## How to complete this task
Except for the pictures, reproduce the records word for word.

## Extracted information
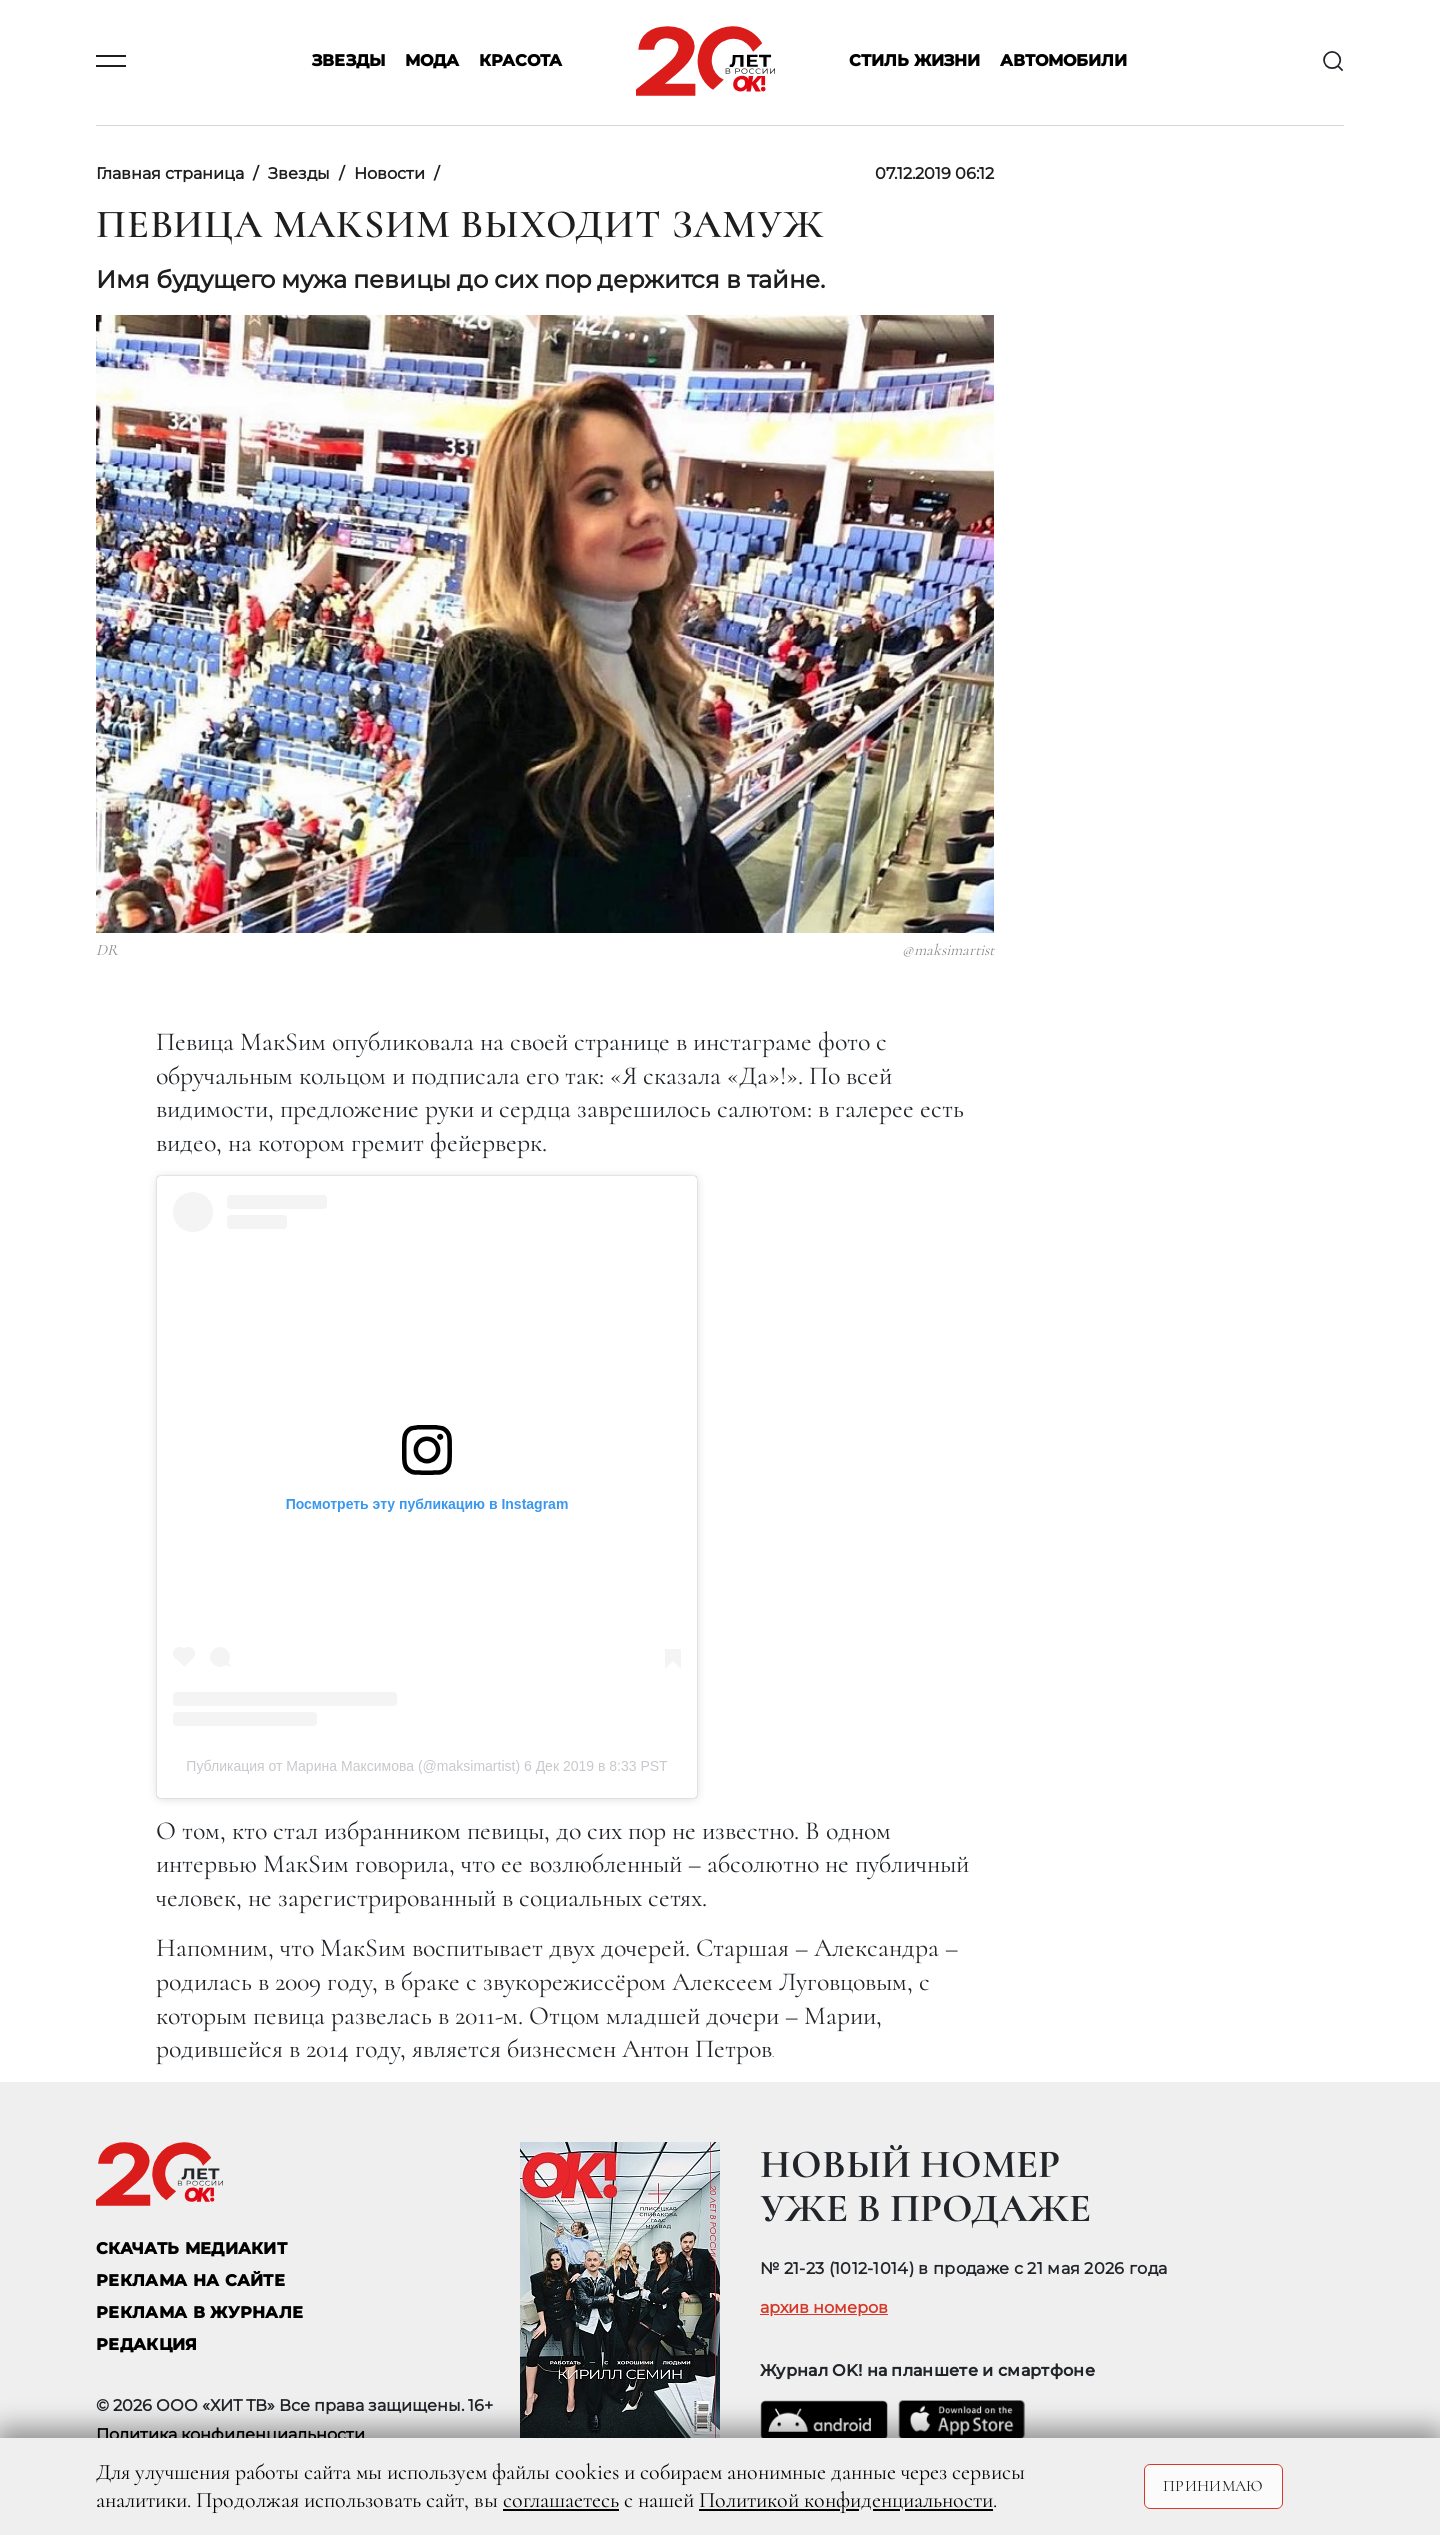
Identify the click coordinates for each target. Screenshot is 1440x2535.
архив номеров (824, 2308)
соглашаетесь (561, 2500)
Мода (432, 61)
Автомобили (1063, 61)
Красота (520, 61)
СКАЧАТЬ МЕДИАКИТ (191, 2248)
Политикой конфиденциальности (846, 2500)
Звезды (348, 61)
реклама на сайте (190, 2280)
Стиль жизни (914, 61)
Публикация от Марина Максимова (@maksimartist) (353, 1766)
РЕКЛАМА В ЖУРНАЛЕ (199, 2312)
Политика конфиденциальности (230, 2434)
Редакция (147, 2344)
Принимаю (1213, 2486)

## Output below
Identify the click coordinates for each target. Screenshot is 1440x2535.
архив номеров (824, 2308)
соглашаетесь (561, 2500)
Мода (432, 61)
Автомобили (1063, 61)
Красота (520, 61)
СКАЧАТЬ МЕДИАКИТ (191, 2248)
Политикой конфиденциальности (846, 2500)
Звезды (348, 61)
реклама на сайте (190, 2280)
Стиль жизни (914, 61)
Публикация от Марина Максимова (@maksimartist) (353, 1766)
РЕКЛАМА В ЖУРНАЛЕ (199, 2312)
Политика конфиденциальности (230, 2434)
Редакция (147, 2344)
Принимаю (1213, 2486)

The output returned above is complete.